Exercise →
Please retype the data that follows, starting at the line containing "حملة عسكرية ضد" and stopping after the last line.

· · ·

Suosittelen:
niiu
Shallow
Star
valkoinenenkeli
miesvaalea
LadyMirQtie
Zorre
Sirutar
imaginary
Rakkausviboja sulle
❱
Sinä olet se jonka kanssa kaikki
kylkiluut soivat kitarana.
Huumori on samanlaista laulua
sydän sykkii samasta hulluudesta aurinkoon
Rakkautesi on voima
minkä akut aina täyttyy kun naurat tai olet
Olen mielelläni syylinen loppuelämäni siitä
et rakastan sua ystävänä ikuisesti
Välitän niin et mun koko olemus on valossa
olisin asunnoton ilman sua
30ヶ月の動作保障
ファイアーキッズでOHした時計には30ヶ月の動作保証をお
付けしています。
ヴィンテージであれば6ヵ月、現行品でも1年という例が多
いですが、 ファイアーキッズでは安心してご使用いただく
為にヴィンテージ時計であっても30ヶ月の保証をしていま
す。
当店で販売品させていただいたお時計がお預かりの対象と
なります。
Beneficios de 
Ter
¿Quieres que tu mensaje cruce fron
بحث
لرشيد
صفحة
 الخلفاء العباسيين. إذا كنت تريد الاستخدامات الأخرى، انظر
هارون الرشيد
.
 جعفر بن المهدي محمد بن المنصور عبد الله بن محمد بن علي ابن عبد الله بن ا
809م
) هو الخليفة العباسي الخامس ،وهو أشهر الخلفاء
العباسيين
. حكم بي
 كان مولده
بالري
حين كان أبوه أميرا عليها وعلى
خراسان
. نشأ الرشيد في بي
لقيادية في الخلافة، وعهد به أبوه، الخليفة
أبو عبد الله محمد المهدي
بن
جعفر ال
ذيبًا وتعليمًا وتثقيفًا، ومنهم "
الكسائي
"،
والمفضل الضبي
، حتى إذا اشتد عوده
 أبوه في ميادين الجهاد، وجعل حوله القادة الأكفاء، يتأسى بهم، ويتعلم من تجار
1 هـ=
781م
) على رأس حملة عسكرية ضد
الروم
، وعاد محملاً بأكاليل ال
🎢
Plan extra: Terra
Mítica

· · ·

Final answer →
) على رأس حملة عسكرية ضد
الروم
، وعاد محملاً بأكاليل ال
🎢
Plan extra: Terra
Mítica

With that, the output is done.